South Asian Youth Action (SAYA!) is a 501(c)(3) non-profit youth development organization in New York City. Although focused on South Asian youth, the group is secular and works with young people of all ethnicities. The group aims to provide academic support to youth, assisting with preparation for higher education and exploring careers in fields such as sports, the arts and STEM fields. They also work to improve leadership skills and identity development.

== History ==
SAYA! was founded in New York City in 1996 by Sayu Bhojwani, who believed there was a significant lack in resources available to underprivileged youths. The group started as a small organization based in the basement of a church in Elmhurst, Queens, and grew in size to support a wider group in New York City.

In 1998 the group began a school-based counseling program, aiming to help the social workers employed in these schools to become advocates for the South Asian students within the academic system.

Two years later, after the 2000 United States census revealed a significant rise in the South Asian population in the United States, SAYA! expanded their programming to include Queens and Brooklyn.

The group expanded again following the September 11 attacks. In the aftermath of the terrorist attacks, South Asians in America faced a dramatic increase in racial and religious discrimination. Many South Asian students refused to go to school or other public spaces because of the rampant harassment. In December 2001, the Rockefeller Foundation awarded SAYA! with a grant which allowed them to expand their programs and influence. SAYA! worked to help youths discuss their own 9/11 stories and voice their opinions on the matter.

== Programs ==
=== Leadership and identity development ===

SAYA! offers programs for high school students that focus on identity development, health, and mentorship. By taking part in different conversations and activities, the group works to develop students' life skills to help them with challenges faced while growing up in the United States.

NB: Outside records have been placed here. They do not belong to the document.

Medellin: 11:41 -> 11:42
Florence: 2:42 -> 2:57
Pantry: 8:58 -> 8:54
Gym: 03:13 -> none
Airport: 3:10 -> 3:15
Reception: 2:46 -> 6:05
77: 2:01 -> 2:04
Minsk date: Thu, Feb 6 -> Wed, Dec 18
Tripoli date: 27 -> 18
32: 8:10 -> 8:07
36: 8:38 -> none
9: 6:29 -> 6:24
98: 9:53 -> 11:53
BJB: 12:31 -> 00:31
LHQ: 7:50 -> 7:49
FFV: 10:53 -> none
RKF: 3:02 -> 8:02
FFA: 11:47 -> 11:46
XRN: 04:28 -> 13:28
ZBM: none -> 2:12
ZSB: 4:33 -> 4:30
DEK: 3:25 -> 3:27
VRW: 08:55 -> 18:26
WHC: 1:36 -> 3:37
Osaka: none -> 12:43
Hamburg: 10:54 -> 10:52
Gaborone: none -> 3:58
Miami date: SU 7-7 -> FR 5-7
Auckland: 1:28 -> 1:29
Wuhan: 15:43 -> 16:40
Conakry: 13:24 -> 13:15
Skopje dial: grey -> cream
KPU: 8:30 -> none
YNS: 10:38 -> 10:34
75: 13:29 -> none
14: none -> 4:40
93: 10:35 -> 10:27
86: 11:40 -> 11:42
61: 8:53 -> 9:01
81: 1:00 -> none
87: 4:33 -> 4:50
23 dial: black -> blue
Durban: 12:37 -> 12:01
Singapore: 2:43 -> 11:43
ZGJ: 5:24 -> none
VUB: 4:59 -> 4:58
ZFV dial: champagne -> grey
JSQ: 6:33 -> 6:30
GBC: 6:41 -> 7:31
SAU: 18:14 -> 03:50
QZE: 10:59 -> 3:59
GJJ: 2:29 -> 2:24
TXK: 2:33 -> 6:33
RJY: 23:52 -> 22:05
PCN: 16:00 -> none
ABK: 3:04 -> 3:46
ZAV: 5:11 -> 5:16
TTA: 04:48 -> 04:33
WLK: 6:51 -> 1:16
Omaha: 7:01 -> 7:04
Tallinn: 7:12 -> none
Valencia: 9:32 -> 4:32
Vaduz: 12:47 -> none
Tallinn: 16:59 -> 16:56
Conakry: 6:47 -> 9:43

The group held its first annual Young Women's Leadership Conference during Asian Pacific American Heritage Month in May 2017. The conference's themes included cultural exploration, expression and empowerment. Led by their members, SAYA! offered activities and workshops aimed at guiding the participants in "exploring the intersecting cultural identities with which they identify, expressing pride in their cultures in the face of difficult political times, and empowering them to define their own communities and be voices of positive social change."

=== Academic support and career exploration ===

For the younger students in elementary and middle schools, SAYA! offers assistance with schoolwork and projects, emphasizing academic skills and offering support to the students' families. High school students receive mentoring, tutoring, and guidance on college application and preparation. SAYA! also has free SAT preparation classes and offers students trips to visit various universities.

=== Sports, arts and STEM ===

SAYA! encourages members to participate in outlets of creative expression, and emphasizes the importance of physical and mental health by urging students to participate in sports and practice yoga and meditation. Students are also encouraged to get involved in STEM activities such as architecture, coding, and robotics.

The Funny Girls leadership program for young girls emphasizes improvisational acting. It was created in 2017 by the Harnisch Foundation with SAYA! as one of the partners. The program is designed to help young girls be self-aware and resilient, with the ability to collaborate with others.